She is a researcher and mother to a child with an ultra-rare disease: We are failing patients like him
Translated from Danish, summarized and contextualized by DistantNews.
At a glance
- A mother describes the six-year diagnostic journey for her son's ultra-rare disease, which offered no treatment options.
- She criticizes the Danish healthcare system for rejecting her evidence-based treatment proposals due to a lack of pre-existing documentation.
- The author, a clinical pharmacologist, argues the system fails patients with rare diseases when scientific evidence is scarce.

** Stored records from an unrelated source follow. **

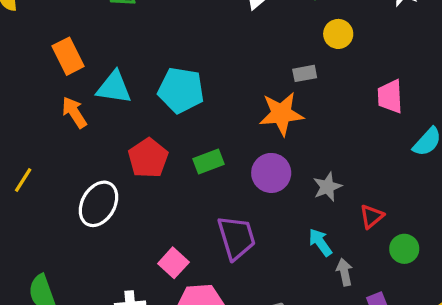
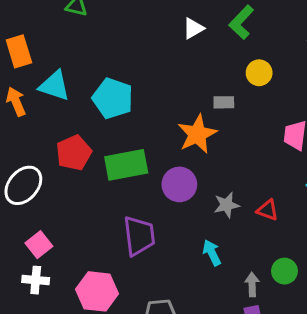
orange star: (281, 114) -> (197, 134), turned -30
green rectangle: (209, 161) -> (126, 165), size x1.6
red triangle: (372, 216) -> (268, 210), moved, turned 50
pink square: (173, 263) -> (39, 245), moved
gray arrow: (344, 272) -> (252, 284), moved

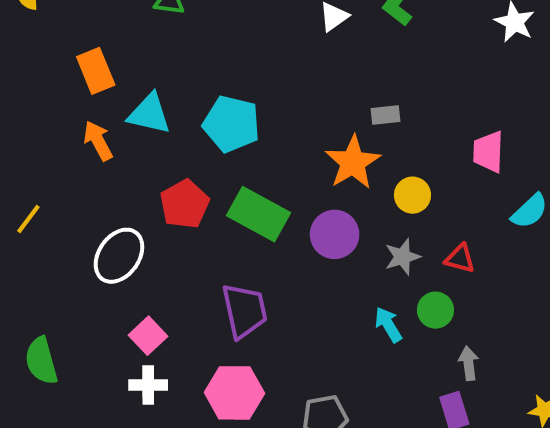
yellow circle: (259, 73) -> (412, 195), moved
green rectangle: (126, 165) -> (258, 214), turned 45
purple trapezoid: (139, 236) -> (244, 311), moved
green circle: (284, 271) -> (435, 310), moved
gray arrow: (252, 284) -> (469, 363), moved

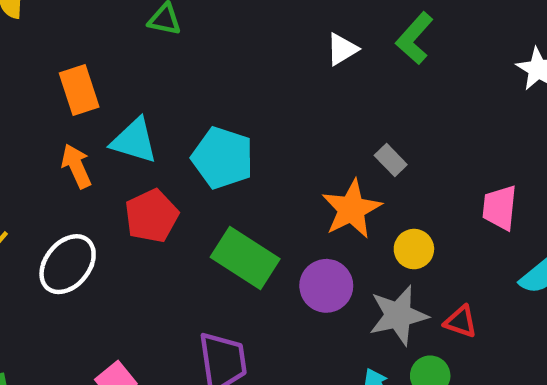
gray rectangle: (385, 115) -> (391, 160), turned 48
red pentagon: (185, 204) -> (152, 216), moved
white ellipse: (119, 256) -> (68, 264), moved
gray star: (402, 257) -> (398, 315), size x1.5

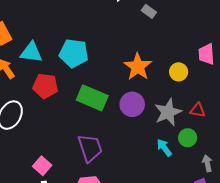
gray rectangle: (391, 160) -> (149, 11), moved
red pentagon: (152, 216) -> (45, 86), turned -30
yellow circle: (414, 249) -> (179, 72), moved

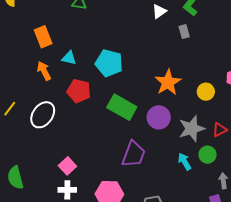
gray rectangle: (149, 11) -> (184, 32), turned 32
cyan triangle: (31, 52) -> (69, 58), size x0.7
red triangle: (197, 110) -> (220, 130), turned -42
purple trapezoid: (90, 148) -> (134, 154), moved, turned 32

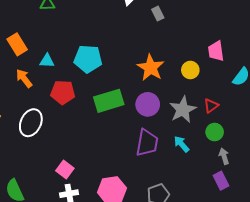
green rectangle: (122, 107) -> (109, 101), turned -36
purple trapezoid: (134, 154) -> (147, 143), moved
green circle: (208, 155) -> (215, 132), moved

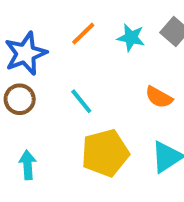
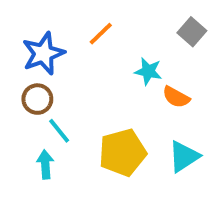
cyan star: (131, 38) -> (148, 71), moved
cyan line: (81, 101) -> (59, 131), moved

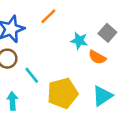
gray square: (192, 32) -> (107, 33), moved
cyan line: (59, 131) -> (32, 75), moved

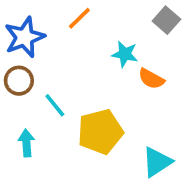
gray square: (107, 33) -> (166, 20), moved
cyan triangle: (102, 96) -> (157, 162), moved

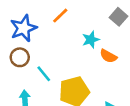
cyan star: (125, 54) -> (91, 40), turned -30

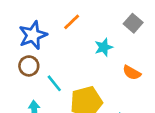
orange semicircle: (108, 56) -> (132, 73), moved

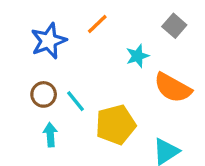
brown circle: (29, 66) -> (44, 94), moved
orange semicircle: (132, 73) -> (173, 88), size x1.6

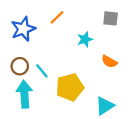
gray square: (174, 26) -> (111, 18), turned -35
orange semicircle: (173, 88) -> (109, 62), size x0.6
cyan arrow: (50, 135) -> (24, 94), size x1.6

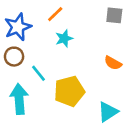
cyan star: (85, 39) -> (64, 39), moved
brown circle: (20, 66) -> (14, 57), moved

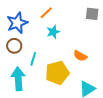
orange semicircle: (113, 63) -> (80, 56), moved
cyan line: (38, 73) -> (33, 59), turned 56

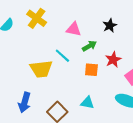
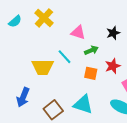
cyan triangle: (87, 103) -> (83, 104), size x1.5

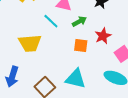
cyan line: (65, 57) -> (51, 21), moved

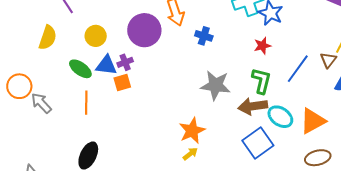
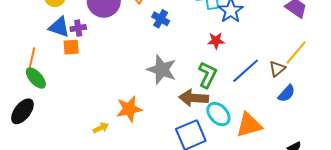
green ellipse: (80, 69) -> (36, 78), moved
yellow arrow: (190, 154) -> (101, 128), moved

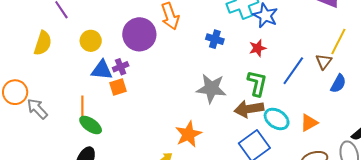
blue cross: (161, 19) -> (215, 39), moved
orange triangle: (249, 125) -> (309, 123), size x0.7

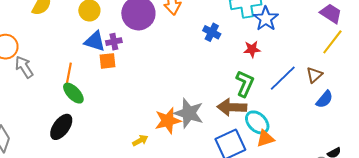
yellow line: (338, 41) -> (332, 42), moved
gray star: (211, 88) -> (189, 113), moved
orange triangle: (309, 123) -> (265, 138), moved

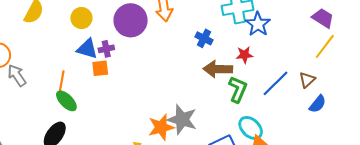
brown arrow: (232, 107) -> (218, 69), moved

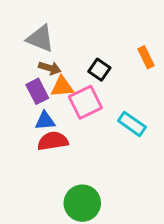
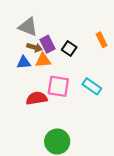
purple rectangle: (37, 91) -> (47, 44), moved
pink square: (85, 102) -> (58, 86), moved, turned 35
blue triangle: (45, 121) -> (24, 63), moved

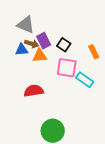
orange rectangle: (102, 40) -> (94, 52), moved
blue triangle: (24, 63) -> (22, 50), moved
pink square: (58, 86) -> (67, 68), moved

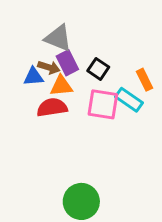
gray triangle: (26, 25) -> (58, 38), moved
cyan rectangle: (85, 80) -> (129, 100), moved
red semicircle: (34, 91) -> (52, 107), moved

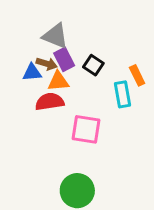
cyan rectangle: (129, 100) -> (122, 94), turned 45
pink square: (103, 104) -> (86, 129), moved

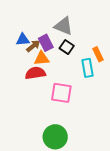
gray triangle: (55, 36) -> (64, 26), moved
brown arrow: (47, 64) -> (33, 46), turned -56
blue triangle: (32, 72) -> (23, 40), moved

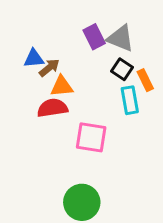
gray triangle: (64, 26) -> (120, 38), moved
purple rectangle: (46, 43) -> (94, 37), moved
black square: (67, 47) -> (122, 69), moved

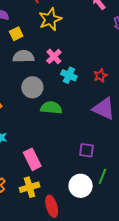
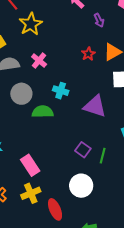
cyan cross: (69, 75) -> (61, 91), moved
red star: (100, 76) -> (88, 54), moved
purple square: (87, 150) -> (83, 150), turned 35
green line: (102, 176) -> (103, 156), moved

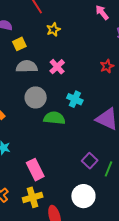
yellow star: (31, 24) -> (53, 30), size x0.6

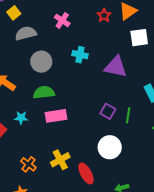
pink cross: (57, 67) -> (62, 20), moved
green semicircle: (54, 118) -> (44, 93), moved
pink rectangle: (35, 170) -> (56, 116), moved, turned -60

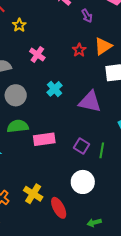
cyan cross: (80, 55) -> (54, 89), turned 35
pink rectangle: (56, 116) -> (44, 139), moved
yellow cross: (60, 160) -> (33, 194), turned -30

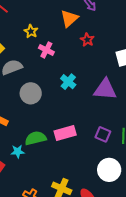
yellow star: (19, 25) -> (31, 31), moved
orange triangle: (103, 46) -> (69, 18), moved
green semicircle: (18, 126) -> (36, 138), moved

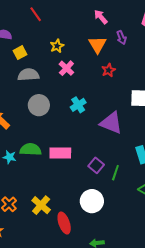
orange triangle: (69, 18) -> (97, 45), turned -36

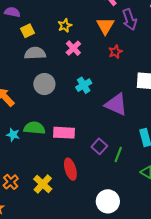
purple arrow: (121, 37) -> (130, 20), size x1.5
white circle: (92, 201) -> (108, 201), moved
red ellipse: (64, 223) -> (70, 169), moved

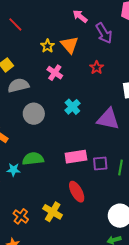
yellow star: (65, 25) -> (47, 46), moved
orange triangle: (105, 26) -> (69, 45), moved
pink rectangle: (64, 133) -> (76, 157), moved
purple square: (99, 146) -> (100, 163), turned -35

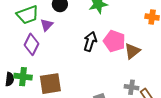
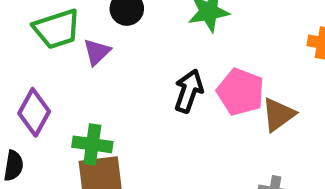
purple diamond: (31, 44) -> (34, 112), moved
green cross: (23, 77) -> (92, 144), moved

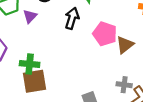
black arrow: (189, 91) -> (72, 18), moved

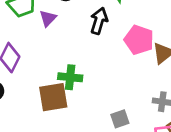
green cross: (30, 64) -> (70, 77), moved

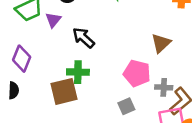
black arrow: (99, 21) -> (84, 38), moved, turned -60
pink pentagon: (139, 40) -> (137, 73), moved

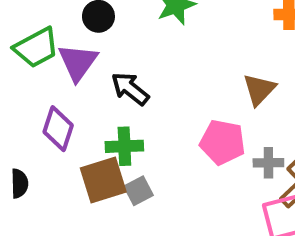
purple triangle: (53, 20) -> (78, 62), size x1.5
purple diamond: (22, 59) -> (58, 129), moved
gray square: (126, 106) -> (139, 191), moved

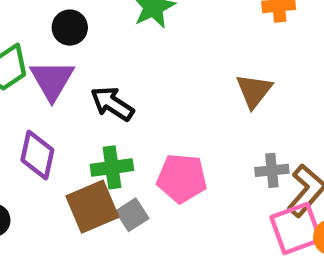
pink pentagon: (223, 142) -> (182, 178), moved

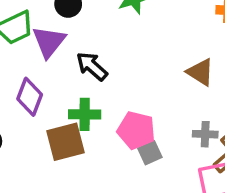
brown triangle: (254, 91) -> (200, 72), turned -44
gray square: (132, 215) -> (150, 153), moved

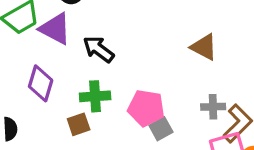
purple triangle: (49, 42) -> (55, 29), turned -36
brown square: (65, 142) -> (79, 124), size x0.6

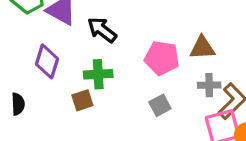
brown triangle: (204, 47) -> (202, 48), moved, turned -32
pink pentagon: (146, 108) -> (162, 58), moved

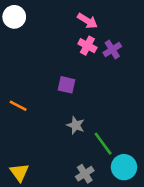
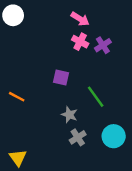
green line: (103, 144) -> (96, 97), moved
cyan circle: (124, 167) -> (114, 136), moved
gray cross: (85, 174) -> (78, 137), moved

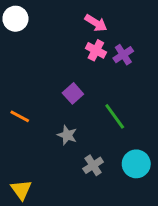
purple square: (61, 78) -> (73, 93), turned 35
gray star: (69, 115) -> (67, 135), moved

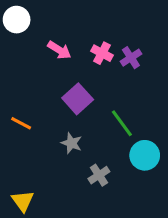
pink arrow: (96, 23) -> (59, 50), moved
purple square: (73, 93) -> (78, 99), size x1.4
cyan circle: (136, 164) -> (145, 155), moved

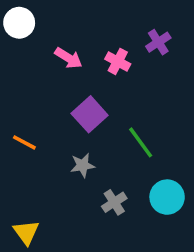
purple cross: (131, 58) -> (158, 42), moved
gray star: (71, 143) -> (83, 165), turned -30
cyan circle: (145, 155) -> (167, 197), moved

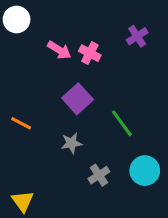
pink cross: (118, 61) -> (90, 53), moved

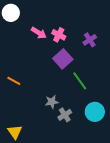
purple cross: (137, 36) -> (90, 40), moved
purple square: (78, 99) -> (63, 59), moved
gray star: (71, 143) -> (52, 102), moved

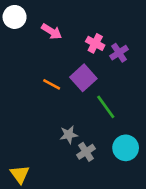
pink arrow: (39, 33) -> (52, 31), moved
pink cross: (59, 35) -> (95, 43), moved
orange line: (14, 81) -> (52, 84), moved

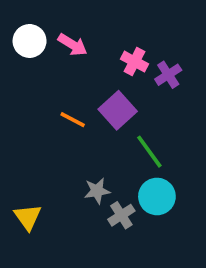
white circle: (15, 17) -> (30, 41), moved
cyan circle: (126, 148) -> (157, 196), moved
yellow triangle: (20, 174) -> (28, 217), moved

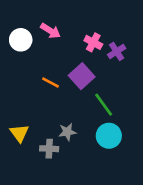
white circle: (30, 41) -> (21, 40), moved
gray cross: (121, 215) -> (49, 149), moved, turned 36
yellow triangle: (28, 217) -> (19, 133), moved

The Danish healthcare system, lauded for its quality and evidence-based practices, paradoxically fails patients with ultra-rare diseases when scientific evidence is scarce, writes Ayna Baladi Nejad, a mother and clinical pharmacologist.
Nejad recounts the six-year struggle to diagnose her son's condition, a journey that concluded without any available treatment. Faced with this systemic gap, she felt compelled to develop treatment strategies herself. However, her concrete, scientifically grounded proposals were met with rejection, not dialogue, simply because they lacked prior documentation within the system.
She argues that the system's reliance on existing evidence creates a Catch-22 for patients with rare conditions. The lack of established treatments means less research, which in turn leads to less evidence, perpetuating a cycle of inaction. Nejad's experience highlights a critical flaw in how the healthcare system approaches the unknown, leaving patients like her son without hope or recourse.